Page-level text extractions:

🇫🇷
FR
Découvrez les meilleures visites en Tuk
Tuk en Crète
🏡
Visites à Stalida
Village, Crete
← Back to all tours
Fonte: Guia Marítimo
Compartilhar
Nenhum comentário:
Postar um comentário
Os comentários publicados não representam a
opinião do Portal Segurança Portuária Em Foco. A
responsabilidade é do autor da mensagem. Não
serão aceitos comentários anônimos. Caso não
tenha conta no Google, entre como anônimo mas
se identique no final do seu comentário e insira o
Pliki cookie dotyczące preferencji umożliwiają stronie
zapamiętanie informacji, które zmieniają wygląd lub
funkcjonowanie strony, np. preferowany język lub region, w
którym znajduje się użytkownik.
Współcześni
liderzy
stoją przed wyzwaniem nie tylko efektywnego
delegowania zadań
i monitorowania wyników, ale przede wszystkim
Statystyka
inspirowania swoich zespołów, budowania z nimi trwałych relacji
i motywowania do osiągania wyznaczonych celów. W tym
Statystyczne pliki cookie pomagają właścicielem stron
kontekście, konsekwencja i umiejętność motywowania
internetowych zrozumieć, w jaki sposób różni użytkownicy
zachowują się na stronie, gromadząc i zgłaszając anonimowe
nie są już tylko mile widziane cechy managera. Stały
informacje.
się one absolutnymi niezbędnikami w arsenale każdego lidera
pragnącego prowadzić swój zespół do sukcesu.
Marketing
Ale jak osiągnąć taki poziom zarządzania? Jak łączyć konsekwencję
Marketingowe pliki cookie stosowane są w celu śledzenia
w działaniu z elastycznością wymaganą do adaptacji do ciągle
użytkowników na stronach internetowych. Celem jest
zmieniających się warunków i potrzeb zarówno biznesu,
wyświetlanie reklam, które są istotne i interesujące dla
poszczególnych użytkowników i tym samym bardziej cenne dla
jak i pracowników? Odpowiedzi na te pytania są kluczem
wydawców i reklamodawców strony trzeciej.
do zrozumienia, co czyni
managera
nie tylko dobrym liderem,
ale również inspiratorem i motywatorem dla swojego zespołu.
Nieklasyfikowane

==

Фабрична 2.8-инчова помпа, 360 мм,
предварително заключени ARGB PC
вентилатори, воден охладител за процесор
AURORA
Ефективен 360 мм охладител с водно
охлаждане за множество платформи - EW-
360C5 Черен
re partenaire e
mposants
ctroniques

Exercise requirements - Find out how many lines in the data above hold the word "comentários". Write only the number.

Expected answer - 2